You finally go to an RE (that's Reproductive Endocrinologist) who runs you through a pantheon of testing. If you're lucky, you've climbed online and read up on this stuff so you're prepared for the discomfort of mulitple blood draws on various days of the month, watching radioactive dye run through your fallopian tubes, or having your uterus filled with liquid and monitored via ultrasound, or an uncomfortable uterine biopsy. There's the indignity of going in on day two of your menstrual cycle for a vaginal ultrasound to check the status of your ovaries, and the ever-popular post-coital testing where you run into the office when you should be lounging naked with a glass of something and a cig, and have them take a sample of everything that you didn't leave on the mattress to see if sperm can indeed make it through the secretions that you produce. And don't get me started on the discussion with your husband, which starts with "Honey, I really want to have a baby" and ends with "And so you need to go into the office where they'll hand you a jar. If you're lucky, this office may even have some inspirational magazines for you as well."

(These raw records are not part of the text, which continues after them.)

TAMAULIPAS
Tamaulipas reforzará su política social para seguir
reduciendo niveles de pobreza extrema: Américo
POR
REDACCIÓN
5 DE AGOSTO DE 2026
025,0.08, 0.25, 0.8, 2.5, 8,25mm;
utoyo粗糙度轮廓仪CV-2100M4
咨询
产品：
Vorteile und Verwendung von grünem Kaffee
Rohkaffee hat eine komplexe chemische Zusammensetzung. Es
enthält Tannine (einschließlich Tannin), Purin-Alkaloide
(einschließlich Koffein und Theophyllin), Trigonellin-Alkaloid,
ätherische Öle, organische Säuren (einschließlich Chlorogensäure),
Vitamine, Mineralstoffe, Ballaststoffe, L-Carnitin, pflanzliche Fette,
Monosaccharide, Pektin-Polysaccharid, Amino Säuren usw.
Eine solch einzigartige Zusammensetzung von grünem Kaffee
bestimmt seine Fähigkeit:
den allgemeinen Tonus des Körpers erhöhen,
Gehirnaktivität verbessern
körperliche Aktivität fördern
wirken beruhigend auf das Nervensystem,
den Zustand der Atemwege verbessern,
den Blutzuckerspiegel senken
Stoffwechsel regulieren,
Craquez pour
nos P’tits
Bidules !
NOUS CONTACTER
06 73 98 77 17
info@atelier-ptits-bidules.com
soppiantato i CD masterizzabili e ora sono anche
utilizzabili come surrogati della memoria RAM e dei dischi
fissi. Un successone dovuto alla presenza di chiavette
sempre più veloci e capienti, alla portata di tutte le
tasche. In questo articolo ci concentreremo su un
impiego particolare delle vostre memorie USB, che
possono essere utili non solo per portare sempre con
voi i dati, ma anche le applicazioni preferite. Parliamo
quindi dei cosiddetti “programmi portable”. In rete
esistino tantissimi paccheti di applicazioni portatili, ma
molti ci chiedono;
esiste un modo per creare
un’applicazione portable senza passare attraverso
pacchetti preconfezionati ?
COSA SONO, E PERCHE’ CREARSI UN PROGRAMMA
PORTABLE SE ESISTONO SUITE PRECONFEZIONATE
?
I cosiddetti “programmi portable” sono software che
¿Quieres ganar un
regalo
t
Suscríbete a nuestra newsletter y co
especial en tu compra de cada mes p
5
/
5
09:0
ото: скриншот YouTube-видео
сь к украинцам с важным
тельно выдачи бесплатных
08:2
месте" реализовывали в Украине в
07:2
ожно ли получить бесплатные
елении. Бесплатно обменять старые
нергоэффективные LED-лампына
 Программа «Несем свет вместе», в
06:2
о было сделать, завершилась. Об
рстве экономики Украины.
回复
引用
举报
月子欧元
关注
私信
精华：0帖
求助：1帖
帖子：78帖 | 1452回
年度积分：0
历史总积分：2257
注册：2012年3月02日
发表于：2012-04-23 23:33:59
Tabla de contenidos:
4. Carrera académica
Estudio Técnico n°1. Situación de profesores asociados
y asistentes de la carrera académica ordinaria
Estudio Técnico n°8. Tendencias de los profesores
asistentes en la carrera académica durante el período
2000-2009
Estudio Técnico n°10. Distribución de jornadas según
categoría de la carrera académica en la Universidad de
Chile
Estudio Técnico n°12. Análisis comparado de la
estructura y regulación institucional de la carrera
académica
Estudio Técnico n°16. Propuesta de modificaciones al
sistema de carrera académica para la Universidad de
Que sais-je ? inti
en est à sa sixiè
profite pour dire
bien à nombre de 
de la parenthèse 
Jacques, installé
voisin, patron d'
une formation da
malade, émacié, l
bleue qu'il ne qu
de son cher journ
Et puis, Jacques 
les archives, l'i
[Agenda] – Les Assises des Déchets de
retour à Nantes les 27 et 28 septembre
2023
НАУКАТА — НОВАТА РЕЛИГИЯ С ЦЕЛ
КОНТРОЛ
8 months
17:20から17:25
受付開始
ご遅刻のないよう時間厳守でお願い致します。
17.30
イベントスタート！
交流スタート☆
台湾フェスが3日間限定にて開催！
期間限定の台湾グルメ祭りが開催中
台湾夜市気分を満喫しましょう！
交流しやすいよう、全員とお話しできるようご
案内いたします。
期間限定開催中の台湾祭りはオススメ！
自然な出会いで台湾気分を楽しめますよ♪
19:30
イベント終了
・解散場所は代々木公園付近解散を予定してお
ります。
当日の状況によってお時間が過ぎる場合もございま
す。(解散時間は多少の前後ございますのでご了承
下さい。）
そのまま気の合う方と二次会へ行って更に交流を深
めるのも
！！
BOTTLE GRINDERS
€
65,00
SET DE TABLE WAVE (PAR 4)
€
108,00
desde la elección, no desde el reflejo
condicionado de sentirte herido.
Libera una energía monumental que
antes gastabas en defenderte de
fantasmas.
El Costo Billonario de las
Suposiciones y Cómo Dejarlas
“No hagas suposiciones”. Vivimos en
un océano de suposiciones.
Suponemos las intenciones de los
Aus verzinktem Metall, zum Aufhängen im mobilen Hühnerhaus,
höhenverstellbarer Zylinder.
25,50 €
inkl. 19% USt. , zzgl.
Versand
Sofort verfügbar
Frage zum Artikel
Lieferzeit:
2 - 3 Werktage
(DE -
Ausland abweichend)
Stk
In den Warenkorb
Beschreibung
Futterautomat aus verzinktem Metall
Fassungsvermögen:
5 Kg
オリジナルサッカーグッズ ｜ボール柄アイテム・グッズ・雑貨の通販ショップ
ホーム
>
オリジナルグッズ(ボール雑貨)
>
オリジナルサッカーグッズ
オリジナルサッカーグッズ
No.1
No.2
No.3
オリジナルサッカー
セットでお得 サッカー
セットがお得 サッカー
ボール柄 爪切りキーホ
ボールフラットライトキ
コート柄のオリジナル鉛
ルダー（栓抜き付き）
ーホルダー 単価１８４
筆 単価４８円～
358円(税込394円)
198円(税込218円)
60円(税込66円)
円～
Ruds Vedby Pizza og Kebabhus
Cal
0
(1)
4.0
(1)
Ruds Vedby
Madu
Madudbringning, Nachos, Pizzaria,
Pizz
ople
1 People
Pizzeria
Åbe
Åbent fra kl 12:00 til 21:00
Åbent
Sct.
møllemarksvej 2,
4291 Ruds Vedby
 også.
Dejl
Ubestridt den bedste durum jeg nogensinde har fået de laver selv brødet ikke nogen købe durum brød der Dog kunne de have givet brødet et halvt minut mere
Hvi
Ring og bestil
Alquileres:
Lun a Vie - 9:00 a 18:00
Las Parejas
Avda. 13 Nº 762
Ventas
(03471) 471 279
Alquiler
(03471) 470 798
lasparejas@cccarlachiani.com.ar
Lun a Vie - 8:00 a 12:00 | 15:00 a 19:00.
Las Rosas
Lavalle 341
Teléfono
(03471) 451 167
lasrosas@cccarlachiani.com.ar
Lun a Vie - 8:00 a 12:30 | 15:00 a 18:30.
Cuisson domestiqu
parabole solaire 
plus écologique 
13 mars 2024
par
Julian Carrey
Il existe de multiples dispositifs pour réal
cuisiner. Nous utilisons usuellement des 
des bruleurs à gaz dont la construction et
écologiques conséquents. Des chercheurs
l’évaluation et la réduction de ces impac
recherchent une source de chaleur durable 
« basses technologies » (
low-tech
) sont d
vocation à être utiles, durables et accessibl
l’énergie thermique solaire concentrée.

And that's just to get a diagnosis. If there is one to be found. Like so many things medical, after all of this, the answer is often "unknown."

Because now we know, maybe, or at least have an idea, there might be surgery to rid of endometriosis or fibroids or a blocked tube. Or IUI (Intra-Uterine Insemination -- you know, the old fashioned way, except with a turkey baster). Or if your husband presents a problem in the equation, IVF with ICSI (Intracytoplasmic Sperm Injection. Say that 10 times fast). Drugs are dispensed, often to yourself with syringes and detailed instructions on what needs done intramuscularly. Sometimes you skip right to IVF (In Vitro Fertilization), and sometimes there's a mind-blowing discussion about dead or absent sperm or a lack of eggs or a misshapen uterus that ends with the RE telling you about gamete donors and/or surrogates. Sometimes there's the unexpected surprise that all of these miscarriages you've been having are caused by a genetic problem carried by you or your spouse. Sometimes there's simply a vial of pills, sometimes there's the fluke of luck while waiting for the next round of shots to start, and sometimes there's the hellish conclusion that this will not end the way you intended when you walked in.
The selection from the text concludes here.